The bait-and-switch is that Mula is the sister more likely to lose her rag, as jealousy and paranoia slowly but surely creeps in concerning the blossoming maternal relationship of Kaja and Nina. Unsettled and gradually losing it, she begins to have worrisome dreams – or, just maybe, visions.
These visions are initially what free Tower. A Bright Day. from the shackles of a sluggish family drama. Each is enigmatic – a hand entering a mouth, or a girl jumping on a trampoline – but form a nesting doll of hints that may just unlock the film’s nigh-impenetrable message. Sure, we still have typical scenes, such as an elongated discussion/reminiscing between characters sat on the terrace, which serve to halt the narrative and atmosphere somewhat, but the tone of the film is so richly defined that the dread is inseparable from the mundanity.
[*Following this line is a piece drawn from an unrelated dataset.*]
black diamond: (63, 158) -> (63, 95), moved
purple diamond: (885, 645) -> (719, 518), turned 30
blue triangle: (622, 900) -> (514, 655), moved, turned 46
Kaja cuts quite the bastardised messiah figure, a Second Coming that reverberates around her family household. Szelc renders her film’s themes of religious corruption and control blatant, and so the parallels between Kaja and Nina’s first communion are fully realised rather than distant. Burning shrubs are replaced with smoking trees, the ill mother suddenly feels well again once Kaja comes to greet her, and, in the one scene that comes as close as the film gets to a jump scare, Kaja observes the camera and lays bare her omnipresence.
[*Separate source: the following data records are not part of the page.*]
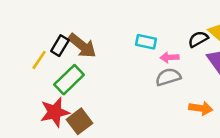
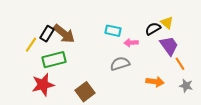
gray semicircle: (168, 77) -> (120, 64), moved
green rectangle: (69, 80) -> (54, 60), turned 30
brown square: (79, 121) -> (85, 92), moved

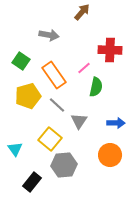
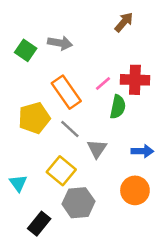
brown arrow: (82, 12) -> (124, 22), moved
red cross: (110, 50) -> (135, 80), moved
green square: (21, 61) -> (26, 50), moved

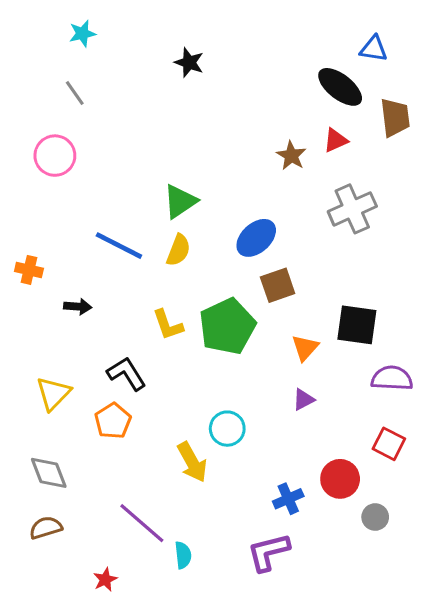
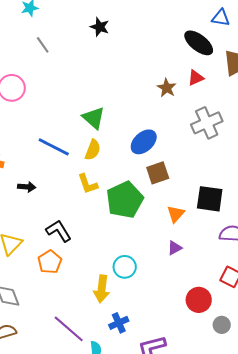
gray line: (75, 93) -> (43, 45), moved
green triangle: (180, 201) -> (94, 118), turned -45
yellow L-shape: (168, 325) -> (88, 184), moved
yellow arrow: (192, 462) -> (102, 289), turned 36
blue cross: (288, 499) -> (119, 323), moved

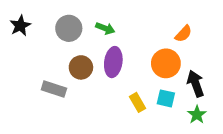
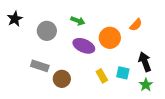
gray circle: (69, 28) -> (47, 31), moved
purple ellipse: (113, 62) -> (84, 46), turned -75
orange circle: (166, 63) -> (110, 38), moved
brown circle: (81, 67) -> (62, 79), moved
There’s something deeply and latently unsettling to her, exacerbated by the gradually growing diegetic noise that drowns out thought and deafens ears. The dread-inducing visions eventually (while the pacing is admirably measured, it’s also slightly repetitive) seep into the real world, where voices inhabit walls and women wander the countryside. Of course, not everything in Tower. A Bright Day. is immediately clear – or, quite likely, ever going to be. A plot strand involving an immigrant needs more attention, and the dog’s unexplained disappearance and reappearance contributes to atmosphere and little else. But this is a fine debut from Szelc, drawing you in with a neat concoction of dread and everyday conversation before saturating the narrative with a surreal quality that threatens to veer headlong into horror. And the final images are transfixing, a dazzling mixture of Buñuel, Vinterberg, and something wholly unique.
Tower. A Bright Day is now showing in the 68th Berlin Film Festival.